One pattern that's often overlooked is pre-stop hooks in container orchestration. In Kubernetes, there's a race condition between the pod receiving a termination signal and the endpoint being removed from the service. Adding a short sleep in the pre-stop hook—typically 5 to 10 seconds—gives the control plane time to propagate the endpoint removal before the application starts its shutdown sequence. Without this, the load balancer can still route traffic to a pod that's already shutting down. It's a small configuration detail with outsized impact on deployment reliability.

Takeaway

Zero-downtime deployment isn't about deploying faster—it's about removing instances gracefully. Every server removal is a coordinated handoff, and the drain period is what makes the difference between seamless and broken.

Load balancer configuration isn't a one-time setup task—it's an ongoing architectural decision that shapes how your system behaves under stress. The defaults are designed for simplicity, not for the complexity of real production workloads.

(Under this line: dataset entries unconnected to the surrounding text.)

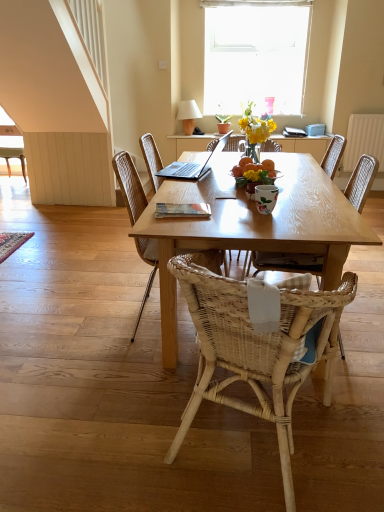 This screenshot has height=512, width=384. I want to click on free space between woven wood chair at center, which appears as the fourth chair when viewed from the back, and wooden table at center, so click(186, 400). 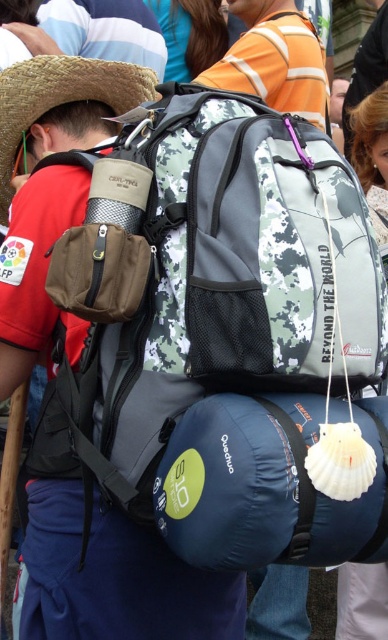 Does straw hat at upper left appear under dark brown leather jacket at upper center?

Yes.

Between straw hat at upper left and dark brown leather jacket at upper center, which one has less height?

With less height is dark brown leather jacket at upper center.

Is point (72, 68) behind point (381, 77)?

That is False.

Find the location of a particular element. Image resolution: width=388 pixels, height=640 pixels. straw hat at upper left is located at coordinates (60, 97).

Who is shorter, camouflage backpack at center or straw hat at upper left?

straw hat at upper left is shorter.

Is camouflage backpack at center wider than straw hat at upper left?

Yes.

This screenshot has height=640, width=388. What do you see at coordinates (275, 60) in the screenshot?
I see `camouflage backpack at center` at bounding box center [275, 60].

Identify the location of camouflage backpack at center. The width and height of the screenshot is (388, 640). (275, 60).

Is blue synthetic sleeping bag at lower center wider than dark brown leather jacket at upper center?

Indeed, blue synthetic sleeping bag at lower center has a greater width compared to dark brown leather jacket at upper center.

The image size is (388, 640). Describe the element at coordinates (266, 486) in the screenshot. I see `blue synthetic sleeping bag at lower center` at that location.

This screenshot has width=388, height=640. Identify the location of blue synthetic sleeping bag at lower center. (266, 486). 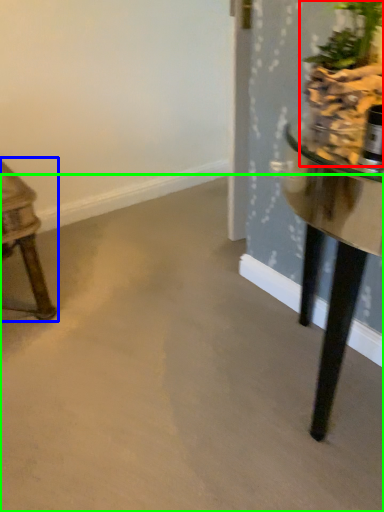 Question: Considering the real-world distances, which object is farthest from houseplant (highlighted by a red box)? table (highlighted by a blue box) or concrete (highlighted by a green box)?

Choices:
 (A) table
 (B) concrete

Answer: (A) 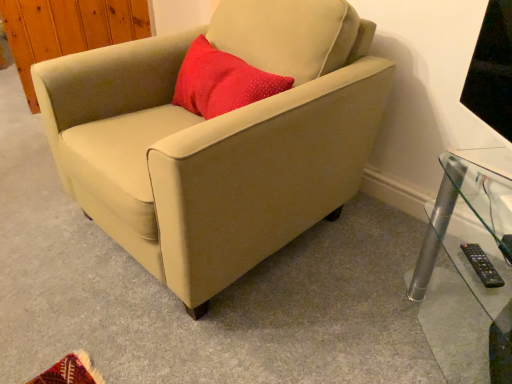 Question: Looking at their shapes, would you say beige fabric chair at center is wider or thinner than black plastic remote at lower right?

Choices:
 (A) wide
 (B) thin

Answer: (A)

Question: From a real-world perspective, is beige fabric chair at center above or below black plastic remote at lower right?

Choices:
 (A) below
 (B) above

Answer: (B)

Question: Estimate the real-world distances between objects in this image. Which object is farther from the black plastic remote at lower right?

Choices:
 (A) beige fabric chair at center
 (B) clear glass table at lower right

Answer: (A)

Question: Estimate the real-world distances between objects in this image. Which object is farther from the clear glass table at lower right?

Choices:
 (A) beige fabric chair at center
 (B) black plastic remote at lower right

Answer: (A) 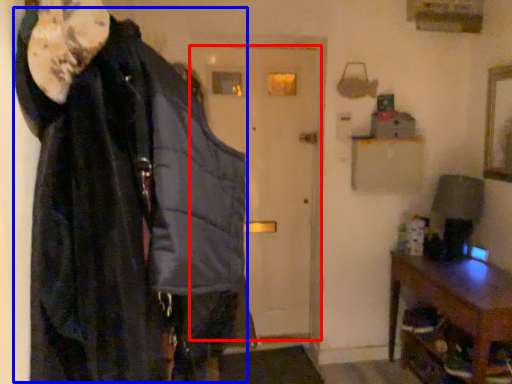 Question: Among these objects, which one is nearest to the camera, door (highlighted by a red box) or cloak (highlighted by a blue box)?

Choices:
 (A) door
 (B) cloak

Answer: (B) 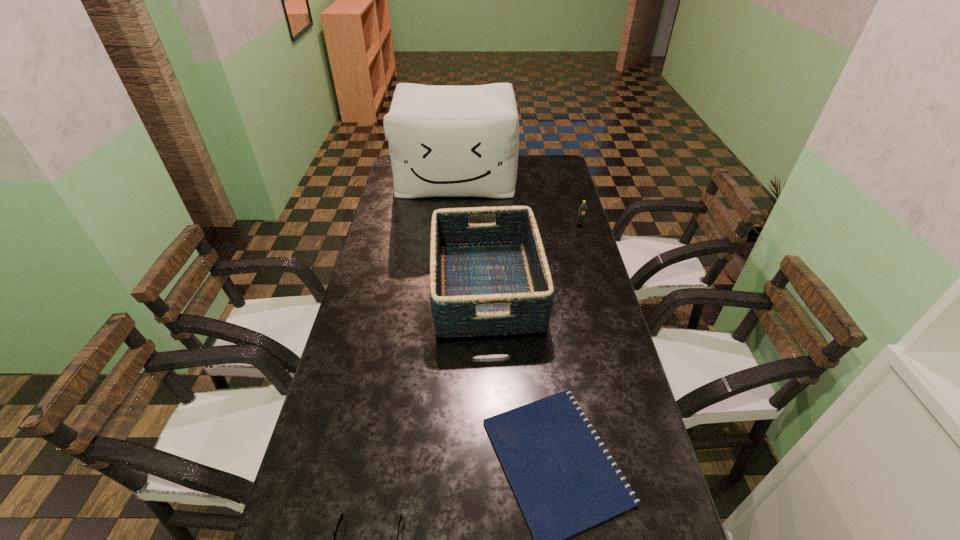 The height and width of the screenshot is (540, 960). What are the coordinates of `the tallest object` in the screenshot? It's located at (444, 141).

Image resolution: width=960 pixels, height=540 pixels. I want to click on cushion, so click(444, 141).

This screenshot has width=960, height=540. Identify the location of the second tallest object. (486, 279).

Find the location of `the third nearest object`. the third nearest object is located at coordinates (486, 279).

Where is `the rightmost object`? The image size is (960, 540). the rightmost object is located at coordinates (583, 207).

Where is `soda`? soda is located at coordinates (583, 207).

Image resolution: width=960 pixels, height=540 pixels. I want to click on free region located 0.170m on the side of the farthest object with the smiley face, so click(452, 225).

Identify the location of blank space located on the front of the basket. (489, 441).

Locate an element on the screen. This screenshot has width=960, height=540. blank space located 0.350m on the front label of the fourth nearest object is located at coordinates (599, 290).

This screenshot has width=960, height=540. Find the location of `object at the far edge`. object at the far edge is located at coordinates (444, 141). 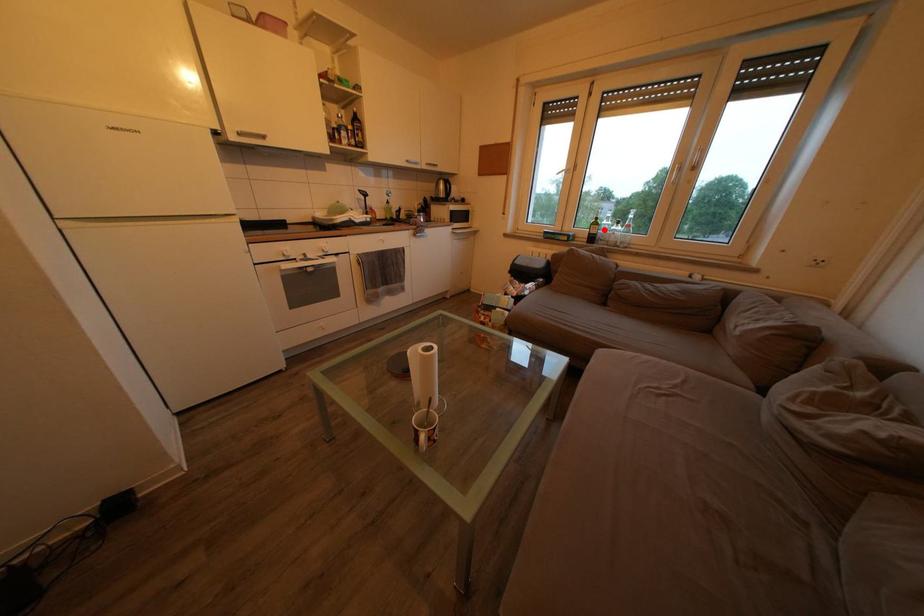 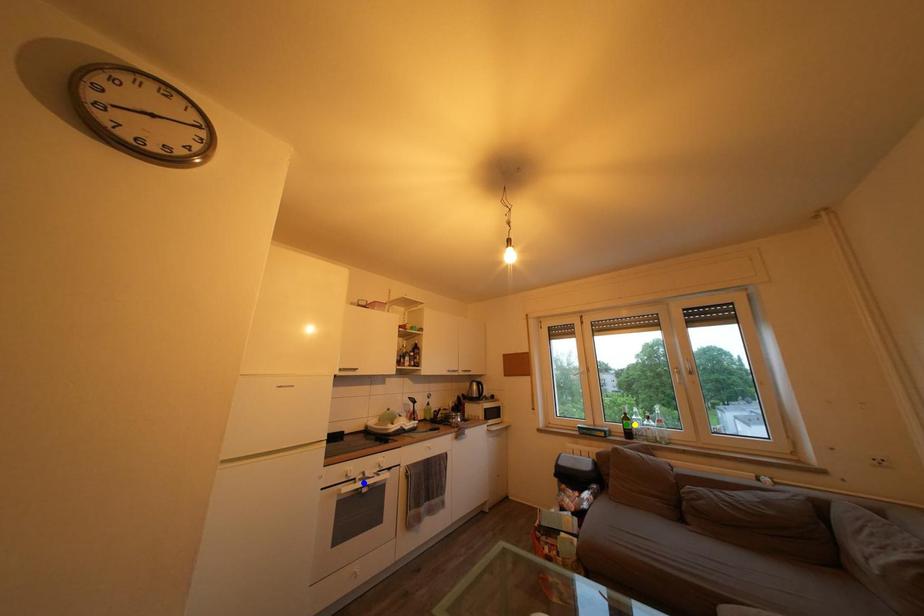 Question: I am providing you with two images of the same scene from different viewpoints. A red point is marked on the first image. You are given multiple points on the second image. In image 2, which mark is for the same physical point as the one in image 1?

Choices:
 (A) yellow point
 (B) blue point
 (C) green point

Answer: (A) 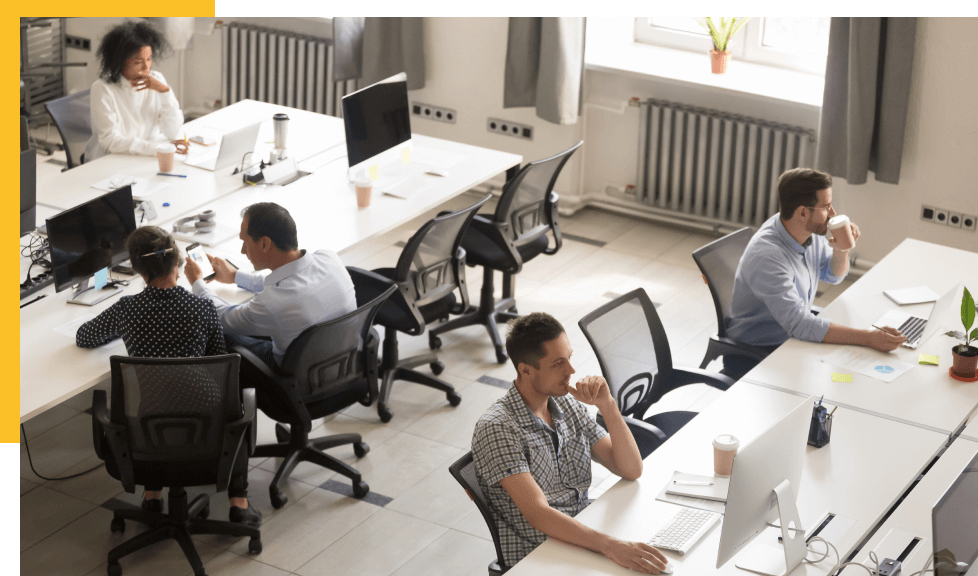 Locate an element on the screen. This screenshot has width=978, height=576. people sitting in chair is located at coordinates (144, 324), (289, 308), (548, 445), (778, 263), (137, 85).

The principles are consistent across all three areas: reflect reality, not assumptions. Health checks should verify actual readiness. Algorithms should match actual workload characteristics. Drain periods should accommodate actual request lifecycles.

Revisit your load balancer configuration with the same rigor you'd apply to your database schema or your API contracts. It's infrastructure that encodes assumptions about your system—and wrong assumptions fail silently until they fail catastrophically.